DIP 1027---String Interpolation---Format Assessment

SealabJaster sealabjaster at gmail.com
Thu Feb 27 14:47:55 UTC 2020


On Thursday, 27 February 2020 at 09:30:30 UTC, Walter Bright 
wrote:
> You can make it behave like all those other languages simply 
> with:
>
>     f(format("hello $a"));

At that point, it begs the question of why even bother having 
string interpolation.

I'd like to imagine that most newcomers/returning veterans of D 
would see "D has string interpolation!" and then expect it to 
work similar to how it does in most other languages.

They'd expect f(format("hello %s", a)) to be replaced by a much 
more compact f("hello $a"), instead of some D-ism take on 
interpolation that doesn't really provide much in the way of the 
main use of the feature: easily creating formatted strings.
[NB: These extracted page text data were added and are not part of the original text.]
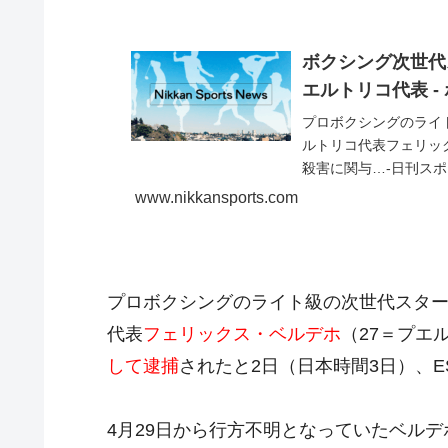
ボクシング次世代
エルトリコ代表 -
プロボクシングのライ
ルトリコ代表フェリッ
殺害に関与…-日刊ス
（nikkansports.com）
www.nikkansports.com
プロボクシングのライト級の次世代スター
代表
フェリックス・ベルデホ
（27＝プエ
して逮捕
されたと2日（日本時間3日）、
4月29日から行方不明となっていたベル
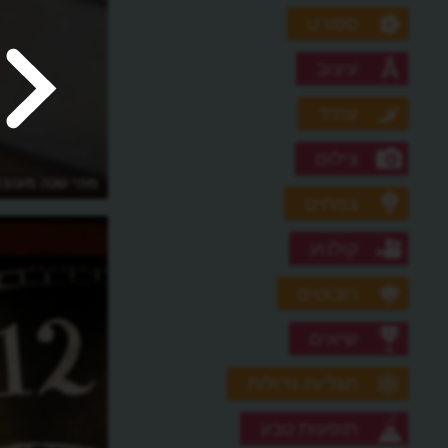
ספורט
עיצוב
עתיד
צילום
מי המציא את הזמן?
מהי שנה מעוב
צמחים
קולנוע
רובוטים
שיאים
תגליות גדולות
תופעות טבע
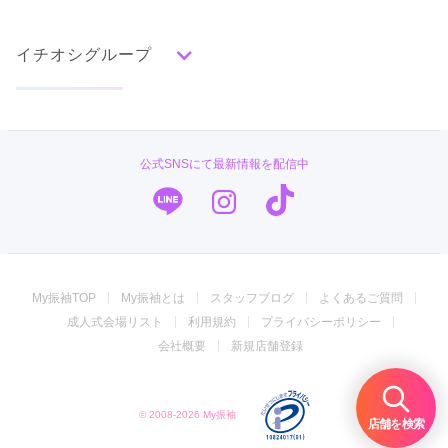
赤
成人式の前撮り・後撮り特集
朱
ベージュ
ピンク
オレンジ
黄
緑
水色
青
紺
紫
茶
ゴールド
シルバー
イチオシグループ
ママ振特集
グレー
黒
白
その他
個性的振袖コーディネート特集
菊京屋
タイプ別ランキング
成人式レポート
古典
エレガント
キュート
クール
グラマラス
TAKAZEN
振袖ブランド特集
公式SNSにて最新情報を配信中
レトロ
キモノハーツ／kimono hearts
口コミ優秀店舗
PLUM
振袖タイプ診断
柄別ランキング
振袖専門店 オンディーヌ
無地
花
桜
梅
菊
松
竹
牡丹
バラ
椿
My振袖TOP
My振袖とは
スタッフブログ
よくあるご質問
百合
橘
蝶
鶴
松竹梅
扇面
車
華籠
ジョイフル恵利
成人式会場リスト
利用規約
プライバシーポリシー
熨斗
宝尽
波
雪輪
雲取り
道長取り
矢絣
振袖館COCOL
会社概要
新規店舗登録
幾何学
市松
縞
その他
#振袖gram
© 2008-2026 My振袖
振袖専門店 一蔵
店舗を検索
People more used to D will likely go "Oh, that's kind of weird 
yet cool" once they learn what it lowers down to, yet newcomers 
who aren't too caught up with the language's features will simply 
be annoyed and confused that it 'feels' (not necessarily is) more 
complicated than needed.

It appears the main focus in these dicussions are "What super 
super cool and niche (in comparison to string formatting) things 
can we do with this feature!" while mostly blind-siding that it's 
generally an easy-to-use, easy-to-understand feature in other 
languages.

Similarly, as far as I can tell even with the adjustment of 
making these strings their own special type, something as simple 
(for other languages as):

```
void f(string a, string b)
{ /*...*/ }

int foo = 20;
string bar = "lalafell";
f(i"You are a foo($foo)", i"I am not a $bar");
```

Isn't easily achieved without use of an extra helper function 
such as i"...".format or .str, etc.

My view on it is that this is generally a QoL feature, which some 
languages (C#, Swift) have had success in keeping the basic 
principle of interpolation while also granting user code the 
power to perform some of the things being suggested (e.g. In C#, 
string interpolation works as-expected, yet check out functions 
such as FromSqlInterpolated[1] which can directly access the 
format string & values simply by taking a special 
`FormattableString` type)

To be honest, if D's take on interpolation makes people scratch 
their head in confusion at the most basic use case, then it's 
probably not even worth adding to the language.